In war, the power tends to concentrate, focusing in on those in power. War can be defined as state-sponsored violence, even if it is to tackle the ‘non-state actors’ of terrorism that has become the most commonly cited justification now for states at war.
So what can volunteers do?
Volunteers have a role in war. In Kharkiv, eastern Ukraine, artists such as Hamlet, paint street art, on walls or on plywood over blown out shop windows. The slogan below, in a picture sent to me says “Time hears us.” The value is to send a signal of resistance, to sustain residents’ morale at a time of tragedy and injustice.
With these volunteers are typically voluntary organisations, charities that step into desperate situations. The Mines Advisory Group (MAG) is one example, using its own scarce charity reserves, to start work in Ukraine at the earliest opportunity.
MAG has deployed teams to multiple regions in Ukraine, with operations currently focused in the areas around Chernihiv, Kyiv, and Kharkiv.
Similarly, Doctors Without Borders (MSF) works in Ukraine as it has done in other conflicts, to reach those caught in the crossfire, delivering life-saving supplies, setting up medical facilities, and providing critical support to refugees and internally displaced persons.
These charities are responding to conflict, as do others such as the World Food Programme, providing food, shelter, and assistance to those displaced and suffering. Others work to foster peacebuilding, addressing the root causes of violence and promoting dialogue and understanding.
For those who knew her, it was one more heart-wrenching development out of Black Saturday on October 7 in Israel to learn of the murder of Vivian Silver, from Kibbutz Beeri, a great peace activist and co-founder of the Women Wage Peace movement in Israel. Vivian dedicated her life to social action, to the advancement of women, and to pursuing peace. Working through non-profit co-operatives such as Negev Institute for Strategies of Peace and Economic Development (AJEEC-NISPED), she was tireless in promoting partnership and dialogue. Her passing was an act of violence, but her life was a life of peace.
We are in need of many more such lives.
Volunteering tends to bring people together from very different worlds
Becoming a volunteer is a natural act of peacebuilding in whatever form it takes. In our own work at Pilotlight, we connect skilled volunteers from the heart of business with charities working in utterly different contexts and typically with radically different lived experiences. There is a magic at work when each learns from the other. We call it skills sharing. It is a form of mutuality that takes flower in the common humanity and vulnerability of each.
Volunteers and the voluntary organisations that coordinate them help to build peace beyond relationships too, in multiple different ways. Charities might engage in conflict resolution training, promote human rights education, empower women and marginalized groups, or address environmental issues that can exacerbate tensions. By focusing on the underlying causes of conflict, like poverty, inequality or discrimination, they aim to prevent violence from taking root in the first place.
One charity we have supported in the past through our network of skilled volunteers is St Ethelburga’s. The charity’s work sits at the intersection of climate and peace, arguing that “there can be no peace on Earth unless we also realise peace with Earth.”

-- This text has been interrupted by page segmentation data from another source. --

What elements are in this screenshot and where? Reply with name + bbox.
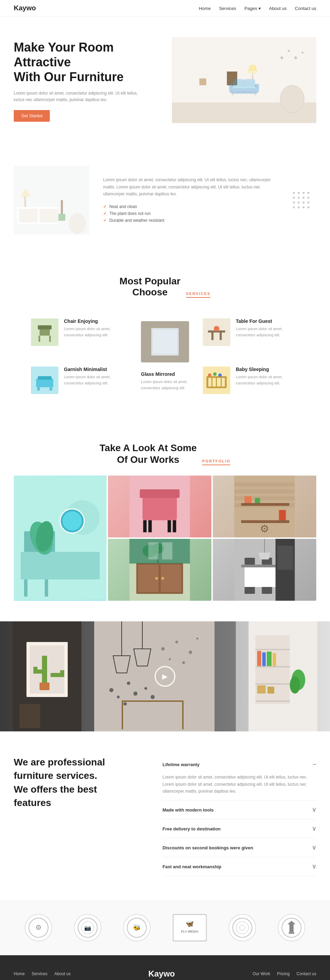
partner-logo-2: 📷: [74, 914, 102, 942]
svg-point-119: [169, 658, 171, 660]
about-description: Lorem ipsum dolor sit amet, consectetur …: [103, 177, 272, 197]
svg-rect-65: [143, 520, 147, 532]
svg-rect-60: [24, 579, 27, 597]
svg-point-134: [151, 695, 155, 699]
service-item-chair: Chair Enjoying Lorem ipsum dolor sit ame…: [24, 312, 134, 353]
nav-services[interactable]: Services: [219, 6, 236, 11]
svg-point-50: [213, 372, 217, 376]
svg-rect-47: [216, 377, 217, 387]
features-section: We are professional furniture services. …: [0, 732, 330, 900]
service-img-table: [203, 318, 230, 346]
service-title-table: Table For Guest: [236, 318, 299, 324]
services-grid: Chair Enjoying Lorem ipsum dolor sit ame…: [24, 312, 306, 401]
accordion-item-workmanship: Fast and neat workmanship ∨: [163, 857, 316, 876]
svg-rect-109: [33, 667, 38, 674]
svg-point-149: [290, 676, 300, 694]
portfolio-item-4[interactable]: [108, 539, 211, 601]
service-content-baby: Baby Sleeping Lorem ipsum dolor sit amet…: [236, 367, 299, 386]
partner-logo-6: [278, 914, 305, 942]
footer-link-about[interactable]: About us: [54, 971, 70, 976]
svg-rect-144: [273, 653, 276, 666]
svg-rect-29: [38, 376, 52, 380]
checklist-item-3: Durable and weather resistant: [103, 217, 272, 224]
footer-link-contact[interactable]: Contact us: [297, 971, 316, 976]
service-item-table: Table For Guest Lorem ipsum dolor sit am…: [196, 312, 306, 353]
hero-svg: [172, 37, 316, 123]
svg-rect-113: [20, 704, 40, 728]
service-item-baby: Baby Sleeping Lorem ipsum dolor sit amet…: [196, 360, 306, 401]
portfolio-section: Take A Look At Some Of Our Works PORTFOL…: [0, 422, 330, 621]
portfolio-item-2[interactable]: [108, 476, 211, 538]
svg-marker-165: [287, 921, 296, 924]
partner-logo-3: 🐝: [123, 914, 151, 942]
svg-rect-141: [257, 651, 261, 666]
svg-rect-140: [255, 700, 290, 702]
nav-home[interactable]: Home: [199, 6, 211, 11]
svg-point-59: [63, 511, 82, 531]
svg-rect-98: [245, 558, 255, 565]
accordion-icon-delivery: ∨: [312, 825, 316, 832]
svg-point-51: [218, 374, 222, 377]
svg-rect-112: [40, 682, 49, 690]
svg-rect-15: [19, 209, 38, 223]
svg-rect-64: [140, 489, 180, 498]
features-left: We are professional furniture services. …: [14, 756, 142, 810]
service-desc-garnish: Lorem ipsum dolor sit amet, consectetur …: [64, 374, 127, 386]
footer-right-links: Our Work Pricing Contact us: [253, 971, 316, 976]
video-section: ▶: [0, 621, 330, 732]
svg-rect-68: [168, 520, 171, 532]
svg-rect-34: [153, 330, 177, 354]
svg-rect-73: [235, 496, 295, 500]
svg-rect-20: [61, 200, 63, 214]
accordion-icon-tools: ∨: [312, 806, 316, 814]
footer-link-services[interactable]: Services: [32, 971, 48, 976]
accordion-header-tools[interactable]: Made with modern tools ∨: [163, 800, 316, 819]
svg-point-86: [162, 577, 164, 580]
footer-link-home[interactable]: Home: [14, 971, 25, 976]
nav-contact[interactable]: Contact us: [295, 6, 316, 11]
portfolio-item-5[interactable]: [213, 539, 316, 601]
svg-point-162: [240, 925, 245, 931]
play-button[interactable]: ▶: [155, 666, 175, 687]
partner-logo-1: ⚙: [25, 914, 52, 942]
features-heading: We are professional furniture services. …: [14, 756, 142, 810]
services-tag: SERVICES: [186, 291, 210, 298]
svg-point-21: [69, 213, 86, 234]
svg-rect-7: [227, 72, 237, 85]
accordion-header-warranty[interactable]: Lifetime warranty −: [163, 756, 316, 774]
svg-rect-77: [255, 498, 260, 503]
svg-rect-146: [267, 687, 274, 694]
portfolio-item-1[interactable]: [14, 476, 106, 601]
footer-link-ourwork[interactable]: Our Work: [253, 971, 270, 976]
svg-rect-90: [130, 539, 190, 563]
services-left-col: Chair Enjoying Lorem ipsum dolor sit ame…: [24, 312, 134, 401]
accordion-header-delivery[interactable]: Free delivery to destination ∨: [163, 819, 316, 838]
accordion-item-tools: Made with modern tools ∨: [163, 800, 316, 819]
accordion-header-workmanship[interactable]: Fast and neat workmanship ∨: [163, 857, 316, 876]
services-section: Most Popular Choose SERVICES: [0, 255, 330, 422]
nav-logo[interactable]: Kaywo: [14, 4, 36, 12]
get-started-button[interactable]: Get Started: [14, 110, 50, 122]
nav-pages[interactable]: Pages ▾: [244, 6, 260, 11]
svg-rect-157: [173, 915, 206, 941]
svg-point-133: [144, 687, 147, 690]
portfolio-grid: ⚙: [14, 476, 316, 601]
svg-point-8: [280, 85, 304, 113]
portfolio-svg-2: [108, 476, 211, 538]
accordion-header-discounts[interactable]: Discounts on second bookings were given …: [163, 838, 316, 857]
services-heading: Most Popular Choose: [120, 276, 181, 298]
svg-rect-76: [245, 496, 252, 503]
service-desc-glass: Lorem ipsum dolor sit amet, consectetur …: [141, 379, 189, 391]
service-desc-chair: Lorem ipsum dolor sit amet, consectetur …: [64, 326, 127, 338]
partner-svg-6: [281, 917, 302, 938]
portfolio-tag: PORTFOLIO: [202, 459, 230, 465]
footer-link-pricing[interactable]: Pricing: [277, 971, 290, 976]
svg-rect-30: [37, 387, 40, 391]
svg-point-161: [236, 921, 249, 934]
svg-rect-31: [49, 387, 52, 391]
portfolio-item-3[interactable]: ⚙: [213, 476, 316, 538]
svg-rect-6: [199, 78, 206, 85]
svg-text:🦋: 🦋: [186, 920, 194, 928]
nav-about[interactable]: About us: [269, 6, 287, 11]
service-title-garnish: Garnish Minimalist: [64, 367, 127, 372]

The International Rescue Committee has extensive experience working on the ground across various conflict zones. In South Sudan, they work with communities to resolve local conflicts through dialogue, reducing the risk of escalation. Work like this faces formidable obstacles, with risks to staff and volunteers and organisational neutrality in question as the United Nations Relief and Works Agency for Palestine Refugees, playing such a vital role, has found in the last fortnight.

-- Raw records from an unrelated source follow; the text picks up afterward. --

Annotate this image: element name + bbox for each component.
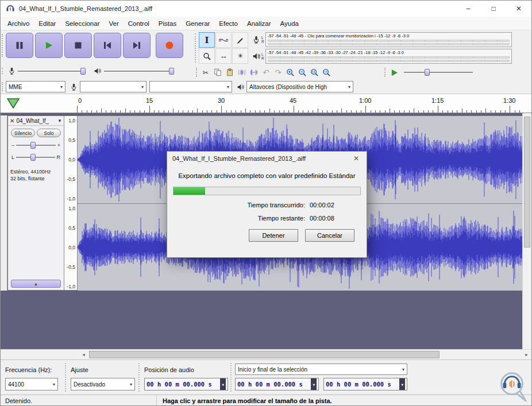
menu-control[interactable]: Control	[124, 17, 154, 30]
redo-button[interactable]: ↷	[272, 67, 284, 78]
toolbar-grip[interactable]	[196, 68, 199, 77]
playback-volume-slider[interactable]	[104, 67, 174, 75]
fit-project-icon	[322, 68, 331, 77]
recording-channels-select[interactable]: ▾	[149, 81, 232, 92]
track-close-icon[interactable]: ✕	[10, 118, 16, 124]
transport-toolbar	[2, 33, 185, 58]
gain-slider[interactable]	[16, 141, 56, 149]
cancel-export-button[interactable]: Cancelar	[305, 229, 354, 242]
audio-host-select[interactable]: MME ▾	[6, 81, 65, 92]
silence-icon	[250, 68, 258, 76]
recording-device-select[interactable]: ▾	[80, 81, 147, 92]
maximize-button[interactable]: □	[481, 1, 506, 17]
vertical-scale-ruler[interactable]: 1,0 0,5 0,0 -0,5 -1,0 1,0 0,5 0,0 -0,5 -…	[64, 116, 78, 290]
timeline-ruler[interactable]: 0 15 30 45 1:00 1:15 1:30	[1, 94, 531, 113]
multitool-icon: ✳	[237, 52, 242, 60]
toolbar-grip[interactable]	[2, 82, 5, 91]
slider-thumb[interactable]	[80, 68, 86, 75]
play-speed-slider[interactable]	[404, 68, 473, 76]
playback-meter-bar[interactable]: -57 -54 -51 -48 -45 -42 -39 -36 -33 -30 …	[265, 49, 512, 64]
selection-mode-select[interactable]: Inicio y final de la selección ▾	[235, 364, 407, 375]
paste-icon	[226, 68, 234, 76]
slider-thumb[interactable]	[425, 69, 430, 76]
audio-position-field[interactable]: 00 h 00 m 00.000 s ▼	[144, 378, 228, 390]
horizontal-scrollbar-thumb[interactable]	[89, 351, 440, 358]
menu-editar[interactable]: Editar	[34, 17, 60, 30]
scale-label: -0,5	[67, 176, 75, 182]
dialog-title-bar[interactable]: 04_What_If_I_Stumble_Remastered_2013_.ai…	[167, 152, 367, 165]
scroll-right-icon[interactable]: ►	[522, 350, 531, 359]
mute-button[interactable]: Silencio	[11, 129, 35, 137]
zoom-out-button[interactable]	[296, 67, 308, 78]
menu-pistas[interactable]: Pistas	[154, 17, 181, 30]
play-pin-icon[interactable]	[6, 98, 20, 109]
track-menu-icon[interactable]: ▼	[57, 118, 62, 123]
vertical-scrollbar[interactable]	[522, 113, 531, 349]
play-at-speed-button[interactable]	[388, 67, 400, 78]
menu-generar[interactable]: Generar	[181, 17, 214, 30]
playback-device-select[interactable]: Altavoces (Dispositivo de High ▾	[246, 81, 353, 92]
undo-button[interactable]: ↶	[260, 67, 272, 78]
draw-tool-button[interactable]	[232, 32, 248, 48]
stop-export-button[interactable]: Detener	[249, 229, 298, 242]
skip-to-end-button[interactable]	[123, 33, 151, 58]
pan-slider[interactable]	[16, 153, 55, 161]
fit-project-button[interactable]	[321, 67, 332, 78]
toolbar-grip[interactable]	[384, 68, 387, 77]
menu-analizar[interactable]: Analizar	[242, 17, 276, 30]
selection-start-field[interactable]: 00 h 00 m 00.000 s ▼	[235, 378, 319, 390]
solo-button[interactable]: Solo	[37, 129, 61, 137]
cut-button[interactable]: ✂	[200, 67, 211, 78]
envelope-tool-button[interactable]	[215, 32, 232, 48]
minimize-button[interactable]: –	[456, 1, 481, 17]
track-title[interactable]: 04_What_If_	[16, 118, 57, 124]
skip-to-start-button[interactable]	[94, 33, 121, 58]
zoom-in-button[interactable]	[284, 67, 296, 78]
menu-ayuda[interactable]: Ayuda	[276, 17, 303, 30]
scroll-left-icon[interactable]: ◄	[79, 350, 88, 359]
selection-end-field[interactable]: 00 h 00 m 00.000 s ▼	[323, 378, 407, 390]
recording-meter-bar[interactable]: -57 -54 -51 -48 -45 - Clic para comenzar…	[265, 32, 512, 47]
silence-selection-button[interactable]	[248, 67, 260, 78]
paste-button[interactable]	[224, 67, 236, 78]
zoom-out-icon	[298, 68, 307, 77]
collapse-track-button[interactable]: ▲	[11, 280, 61, 288]
stop-button[interactable]	[64, 33, 92, 58]
play-button[interactable]	[35, 33, 63, 58]
frequency-select[interactable]: 44100 ▾	[5, 378, 58, 390]
selection-tool-button[interactable]: I	[199, 32, 215, 48]
recording-meter[interactable]: LR -57 -54 -51 -48 -45 - Clic para comen…	[252, 32, 512, 48]
trim-outside-button[interactable]	[236, 67, 248, 78]
zoom-tool-button[interactable]	[199, 48, 215, 64]
menu-archivo[interactable]: Archivo	[3, 17, 34, 30]
toolbar-grip[interactable]	[65, 363, 66, 392]
menu-seleccionar[interactable]: Seleccionar	[60, 17, 104, 30]
record-button[interactable]	[156, 33, 183, 58]
toolbar-grip[interactable]	[195, 33, 198, 63]
snap-select[interactable]: Desactivado ▾	[71, 378, 135, 390]
menu-ver[interactable]: Ver	[105, 17, 124, 30]
vertical-scrollbar-thumb[interactable]	[524, 117, 530, 248]
frequency-label: Frecuencia (Hz):	[5, 366, 52, 373]
scale-label: -0,5	[67, 264, 75, 270]
skip-start-icon	[103, 41, 112, 50]
toolbar-grip[interactable]	[2, 68, 5, 74]
timeshift-tool-button[interactable]: ↔	[215, 48, 232, 64]
pause-button[interactable]	[6, 33, 33, 58]
horizontal-scrollbar[interactable]: ◄ ►	[79, 350, 531, 359]
slider-thumb[interactable]	[169, 68, 174, 75]
copy-button[interactable]	[212, 67, 223, 78]
multi-tool-button[interactable]: ✳	[232, 48, 248, 64]
meter-toolbars: LR -57 -54 -51 -48 -45 - Clic para comen…	[252, 32, 512, 64]
slider-thumb[interactable]	[30, 154, 36, 161]
toolbar-grip[interactable]	[2, 34, 5, 57]
toolbar-grip[interactable]	[138, 363, 140, 392]
playback-meter[interactable]: LR -57 -54 -51 -48 -45 -42 -39 -36 -33 -…	[252, 48, 512, 64]
menu-efecto[interactable]: Efecto	[214, 17, 242, 30]
recording-volume-slider[interactable]	[18, 67, 86, 75]
close-button[interactable]: ✕	[506, 1, 531, 17]
toolbar-grip[interactable]	[230, 363, 232, 392]
slider-thumb[interactable]	[30, 142, 36, 149]
dialog-close-icon[interactable]: ✕	[351, 154, 361, 163]
fit-selection-button[interactable]	[309, 67, 320, 78]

Despite these challenges, the stories of resilience and hope emerging from war zones often bear the fingerprints of dedicated charities and volunteers.
And when war is over, volunteers and voluntary organisations can be key to programmes of reconstruction. This takes time and patience, to keep working when the cameras are off and the news has moved on. We have been working to support the wonderful Scottish charity Classrooms for Malawi. We help by bringing in a team of skilled volunteers (we call them Pilotlighters) to help the charity with strategy and fundraising. Coming out of the civil war in the late 1990s, around 1.4 million children have no school facilities in Malawi, learning instead out of doors. Around 1,000 UK volunteers have been out since, through the work of the charity, in order to help support the country’s next generation.
So how can we all volunteer for peace?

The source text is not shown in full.